### WHAT THE TASK REQUIRES
Return each line of the records with nothing changed, pictures excepted.

===== ENTRIES SUPPLIED

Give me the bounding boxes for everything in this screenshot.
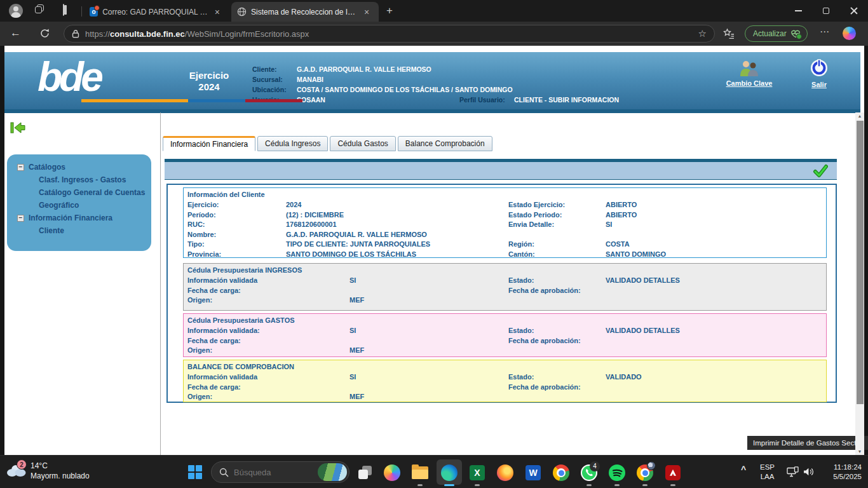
actualizar-button[interactable]: Actualizar xyxy=(745,25,808,42)
search-icon xyxy=(219,468,229,477)
info-row: Origen:MEF xyxy=(187,295,826,306)
search-highlight-image[interactable] xyxy=(318,463,347,481)
whatsapp-icon[interactable]: 4 xyxy=(580,463,599,482)
profile-avatar-icon[interactable] xyxy=(9,4,23,18)
outlook-icon: o xyxy=(90,7,98,17)
search-input[interactable] xyxy=(234,468,310,477)
copilot-taskbar-icon[interactable] xyxy=(383,463,402,482)
info-row: Origen:MEF xyxy=(187,392,826,402)
file-explorer-icon[interactable] xyxy=(410,463,430,482)
page-scrollbar[interactable]: ▲ ▼ xyxy=(855,112,864,455)
edge-icon[interactable] xyxy=(440,463,459,482)
actualizar-label: Actualizar xyxy=(753,29,787,38)
language-indicator[interactable]: ESP LAA xyxy=(760,463,775,482)
spotify-icon[interactable] xyxy=(607,463,627,482)
minimize-button[interactable] xyxy=(784,0,812,22)
excel-icon[interactable]: X xyxy=(468,463,487,482)
tab-balance-comprobacion[interactable]: Balance Comprobación xyxy=(398,136,492,151)
network-icon[interactable] xyxy=(787,466,799,480)
chrome-icon[interactable] xyxy=(552,463,571,482)
balance-comprobacion-panel: BALANCE DE COMPROBACION Información vali… xyxy=(183,360,827,402)
edge-active-indicator xyxy=(444,484,454,486)
panel-title: BALANCE DE COMPROBACION xyxy=(187,362,826,372)
acrobat-icon[interactable] xyxy=(663,463,682,482)
cedula-gastos-panel: Cédula Presupuestaria GASTOS Información… xyxy=(183,313,827,357)
chrome-profile-icon[interactable] xyxy=(635,463,654,482)
scrollbar-thumb[interactable] xyxy=(857,121,864,404)
url-text: https://consulta.bde.fin.ec/WebSim/Login… xyxy=(85,29,309,39)
browser-menu-icon[interactable]: ⋯ xyxy=(820,26,830,37)
browser-health-icon xyxy=(790,29,801,38)
collapse-menu-button[interactable] xyxy=(10,121,26,137)
header-bottom-bar xyxy=(4,109,860,113)
tray-time: 11:18:24 xyxy=(834,463,862,471)
sidebar-item-clasf-ingresos-gastos[interactable]: Clasf. Ingresos - Gastos xyxy=(7,173,151,186)
workspaces-icon[interactable] xyxy=(33,4,46,17)
tab-cedula-gastos[interactable]: Cédula Gastos xyxy=(330,136,395,151)
back-button[interactable]: ← xyxy=(10,27,21,39)
task-view-icon[interactable] xyxy=(356,463,375,482)
vertical-tabs-icon[interactable] xyxy=(61,4,74,17)
tab-cedula-ingresos[interactable]: Cédula Ingresos xyxy=(257,136,328,151)
info-row: RUC:1768120600001 Envia Detalle:SI xyxy=(187,220,826,230)
sidebar-item-geografico[interactable]: Geográfico xyxy=(7,199,151,212)
sidebar-item-cliente[interactable]: Cliente xyxy=(7,224,151,237)
validation-toolbar xyxy=(165,159,837,180)
tab-sistema[interactable]: Sistema de Recoleccion de Inform × xyxy=(231,2,379,22)
cambio-clave-link[interactable]: Cambio Clave xyxy=(721,60,777,87)
maximize-button[interactable] xyxy=(812,0,840,22)
info-row: Tipo:TIPO DE CLIENTE: JUNTA PARROQUIALES… xyxy=(187,240,826,250)
info-row: Información validadaSI Estado:VALIDADO D… xyxy=(187,276,826,286)
close-button[interactable] xyxy=(840,0,868,22)
url-domain: consulta.bde.fin.ec xyxy=(110,29,185,39)
tab-title: Sistema de Recoleccion de Inform xyxy=(251,8,358,17)
info-row: Fecha de carga: Fecha de aprobación: xyxy=(187,336,826,346)
info-row: Provincia:SANTO DOMINGO DE LOS TSÁCHILAS… xyxy=(187,250,826,260)
copilot-icon[interactable] xyxy=(843,27,856,40)
collapse-node-icon[interactable]: − xyxy=(17,215,24,222)
bookmark-star-icon[interactable]: ☆ xyxy=(698,28,707,39)
tab-close-icon[interactable]: × xyxy=(362,7,371,17)
scroll-up-icon[interactable]: ▲ xyxy=(855,114,864,118)
tab-title: Correo: GAD PARROQUIAL VALLE xyxy=(102,8,208,17)
bde-logo: bde xyxy=(37,53,100,100)
tab-correo[interactable]: o Correo: GAD PARROQUIAL VALLE × xyxy=(84,2,227,22)
tab-informacion-financiera[interactable]: Información Financiera xyxy=(163,136,255,151)
volume-icon[interactable] xyxy=(803,467,815,479)
address-bar[interactable]: https://consulta.bde.fin.ec/WebSim/Login… xyxy=(64,25,715,43)
whatsapp-badge: 4 xyxy=(590,461,600,471)
favorites-hub-icon[interactable] xyxy=(723,28,735,42)
word-icon[interactable]: W xyxy=(524,463,543,482)
scroll-down-icon[interactable]: ▼ xyxy=(855,449,864,454)
field-cliente: Cliente: G.A.D. PARROQUIAL R. VALLE HERM… xyxy=(252,64,619,74)
tab-close-icon[interactable]: × xyxy=(213,7,222,17)
sidebar-item-catalogos[interactable]: − Catálogos xyxy=(7,161,151,173)
tray-date: 5/5/2025 xyxy=(833,473,862,480)
weather-badge: 2 xyxy=(17,459,27,470)
cedula-ingresos-panel: Cédula Presupuestaria INGRESOS Informaci… xyxy=(183,263,827,311)
info-row: Nombre:G.A.D. PARROQUIAL R. VALLE HERMOS… xyxy=(187,230,826,240)
salir-link[interactable]: Salir xyxy=(800,58,838,88)
browser-tab-bar: o Correo: GAD PARROQUIAL VALLE × Sistema… xyxy=(0,0,868,22)
collapse-node-icon[interactable]: − xyxy=(17,164,24,171)
web-page: bde Ejercicio 2024 Cliente: G.A.D. PARRO… xyxy=(0,46,868,455)
refresh-button[interactable] xyxy=(39,28,50,41)
taskbar-search[interactable] xyxy=(211,461,349,483)
panel-title: Cédula Presupuestaria INGRESOS xyxy=(187,265,826,276)
tray-chevron-icon[interactable]: ^ xyxy=(741,464,746,475)
content-divider xyxy=(160,112,161,455)
validated-check-icon xyxy=(813,164,828,180)
new-tab-button[interactable]: + xyxy=(382,4,397,17)
browser-nav-bar: ← https://consulta.bde.fin.ec/WebSim/Log… xyxy=(0,22,868,46)
sidebar-item-informacion-financiera[interactable]: − Información Financiera xyxy=(7,212,151,224)
field-sucursal: Sucursal: MANABI xyxy=(252,74,619,85)
url-path: /WebSim/Login/frmEscritorio.aspx xyxy=(185,29,309,39)
sidebar-item-catalogo-general[interactable]: Catálogo General de Cuentas xyxy=(7,186,151,199)
start-button[interactable] xyxy=(188,465,202,479)
lock-icon xyxy=(72,29,79,38)
firefox-icon[interactable] xyxy=(496,463,515,482)
weather-widget[interactable]: 2 14°C Mayorm. nublado xyxy=(5,461,90,481)
tray-clock[interactable]: 11:18:24 5/5/2025 xyxy=(821,463,862,482)
page-right-edge xyxy=(864,46,868,455)
users-icon xyxy=(738,60,760,76)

==========

### EXERCISE OUTPUT
Give me the bounding boxes for everything in this screenshot.
actualizar-button[interactable]: Actualizar xyxy=(745,25,808,42)
search-icon xyxy=(219,468,229,477)
info-row: Origen:MEF xyxy=(187,295,826,306)
search-highlight-image[interactable] xyxy=(318,463,347,481)
whatsapp-icon[interactable]: 4 xyxy=(580,463,599,482)
profile-avatar-icon[interactable] xyxy=(9,4,23,18)
outlook-icon: o xyxy=(90,7,98,17)
search-input[interactable] xyxy=(234,468,310,477)
copilot-taskbar-icon[interactable] xyxy=(383,463,402,482)
info-row: Origen:MEF xyxy=(187,392,826,402)
file-explorer-icon[interactable] xyxy=(410,463,430,482)
page-scrollbar[interactable]: ▲ ▼ xyxy=(855,112,864,455)
edge-icon[interactable] xyxy=(440,463,459,482)
actualizar-label: Actualizar xyxy=(753,29,787,38)
language-indicator[interactable]: ESP LAA xyxy=(760,463,775,482)
spotify-icon[interactable] xyxy=(607,463,627,482)
minimize-button[interactable] xyxy=(784,0,812,22)
excel-icon[interactable]: X xyxy=(468,463,487,482)
tab-balance-comprobacion[interactable]: Balance Comprobación xyxy=(398,136,492,151)
network-icon[interactable] xyxy=(787,466,799,480)
chrome-icon[interactable] xyxy=(552,463,571,482)
balance-comprobacion-panel: BALANCE DE COMPROBACION Información vali… xyxy=(183,360,827,402)
edge-active-indicator xyxy=(444,484,454,486)
panel-title: BALANCE DE COMPROBACION xyxy=(187,362,826,372)
acrobat-icon[interactable] xyxy=(663,463,682,482)
cedula-gastos-panel: Cédula Presupuestaria GASTOS Información… xyxy=(183,313,827,357)
chrome-profile-icon[interactable] xyxy=(635,463,654,482)
scrollbar-thumb[interactable] xyxy=(857,121,864,404)
url-text: https://consulta.bde.fin.ec/WebSim/Login… xyxy=(85,29,309,39)
browser-menu-icon[interactable]: ⋯ xyxy=(820,26,830,37)
browser-health-icon xyxy=(790,29,801,38)
collapse-menu-button[interactable] xyxy=(10,121,26,137)
header-bottom-bar xyxy=(4,109,860,113)
tray-time: 11:18:24 xyxy=(834,463,862,471)
sidebar-item-clasf-ingresos-gastos[interactable]: Clasf. Ingresos - Gastos xyxy=(7,173,151,186)
workspaces-icon[interactable] xyxy=(33,4,46,17)
tab-cedula-gastos[interactable]: Cédula Gastos xyxy=(330,136,395,151)
back-button[interactable]: ← xyxy=(10,27,21,39)
task-view-icon[interactable] xyxy=(356,463,375,482)
vertical-tabs-icon[interactable] xyxy=(61,4,74,17)
tab-cedula-ingresos[interactable]: Cédula Ingresos xyxy=(257,136,328,151)
info-row: RUC:1768120600001 Envia Detalle:SI xyxy=(187,220,826,230)
sidebar-item-geografico[interactable]: Geográfico xyxy=(7,199,151,212)
sidebar-item-cliente[interactable]: Cliente xyxy=(7,224,151,237)
validation-toolbar xyxy=(165,159,837,180)
tab-sistema[interactable]: Sistema de Recoleccion de Inform × xyxy=(231,2,379,22)
cambio-clave-link[interactable]: Cambio Clave xyxy=(721,60,777,87)
maximize-button[interactable] xyxy=(812,0,840,22)
info-row: Tipo:TIPO DE CLIENTE: JUNTA PARROQUIALES… xyxy=(187,240,826,250)
info-row: Información validadaSI Estado:VALIDADO D… xyxy=(187,276,826,286)
close-button[interactable] xyxy=(840,0,868,22)
url-domain: consulta.bde.fin.ec xyxy=(110,29,185,39)
tab-title: Sistema de Recoleccion de Inform xyxy=(251,8,358,17)
info-row: Fecha de carga: Fecha de aprobación: xyxy=(187,336,826,346)
info-row: Provincia:SANTO DOMINGO DE LOS TSÁCHILAS… xyxy=(187,250,826,260)
copilot-icon[interactable] xyxy=(843,27,856,40)
collapse-node-icon[interactable]: − xyxy=(17,215,24,222)
bookmark-star-icon[interactable]: ☆ xyxy=(698,28,707,39)
tab-close-icon[interactable]: × xyxy=(362,7,371,17)
scroll-up-icon[interactable]: ▲ xyxy=(855,114,864,118)
tab-title: Correo: GAD PARROQUIAL VALLE xyxy=(102,8,208,17)
bde-logo: bde xyxy=(37,53,100,100)
tab-correo[interactable]: o Correo: GAD PARROQUIAL VALLE × xyxy=(84,2,227,22)
tab-informacion-financiera[interactable]: Información Financiera xyxy=(163,136,255,151)
volume-icon[interactable] xyxy=(803,467,815,479)
address-bar[interactable]: https://consulta.bde.fin.ec/WebSim/Login… xyxy=(64,25,715,43)
whatsapp-badge: 4 xyxy=(590,461,600,471)
favorites-hub-icon[interactable] xyxy=(723,28,735,42)
word-icon[interactable]: W xyxy=(524,463,543,482)
scroll-down-icon[interactable]: ▼ xyxy=(855,449,864,454)
field-cliente: Cliente: G.A.D. PARROQUIAL R. VALLE HERM… xyxy=(252,64,619,74)
tab-close-icon[interactable]: × xyxy=(213,7,222,17)
sidebar-item-catalogos[interactable]: − Catálogos xyxy=(7,161,151,173)
tray-date: 5/5/2025 xyxy=(833,473,862,480)
weather-badge: 2 xyxy=(17,459,27,470)
cedula-ingresos-panel: Cédula Presupuestaria INGRESOS Informaci… xyxy=(183,263,827,311)
info-row: Nombre:G.A.D. PARROQUIAL R. VALLE HERMOS… xyxy=(187,230,826,240)
salir-link[interactable]: Salir xyxy=(800,58,838,88)
browser-tab-bar: o Correo: GAD PARROQUIAL VALLE × Sistema… xyxy=(0,0,868,22)
collapse-node-icon[interactable]: − xyxy=(17,164,24,171)
web-page: bde Ejercicio 2024 Cliente: G.A.D. PARRO… xyxy=(0,46,868,455)
refresh-button[interactable] xyxy=(39,28,50,41)
taskbar-search[interactable] xyxy=(211,461,349,483)
panel-title: Cédula Presupuestaria INGRESOS xyxy=(187,265,826,276)
tray-chevron-icon[interactable]: ^ xyxy=(741,464,746,475)
content-divider xyxy=(160,112,161,455)
validated-check-icon xyxy=(813,164,828,180)
new-tab-button[interactable]: + xyxy=(382,4,397,17)
browser-nav-bar: ← https://consulta.bde.fin.ec/WebSim/Log… xyxy=(0,22,868,46)
sidebar-item-informacion-financiera[interactable]: − Información Financiera xyxy=(7,212,151,224)
field-sucursal: Sucursal: MANABI xyxy=(252,74,619,85)
url-path: /WebSim/Login/frmEscritorio.aspx xyxy=(185,29,309,39)
sidebar-item-catalogo-general[interactable]: Catálogo General de Cuentas xyxy=(7,186,151,199)
start-button[interactable] xyxy=(188,465,202,479)
lock-icon xyxy=(72,29,79,38)
firefox-icon[interactable] xyxy=(496,463,515,482)
weather-widget[interactable]: 2 14°C Mayorm. nublado xyxy=(5,461,90,481)
tray-clock[interactable]: 11:18:24 5/5/2025 xyxy=(821,463,862,482)
page-right-edge xyxy=(864,46,868,455)
users-icon xyxy=(738,60,760,76)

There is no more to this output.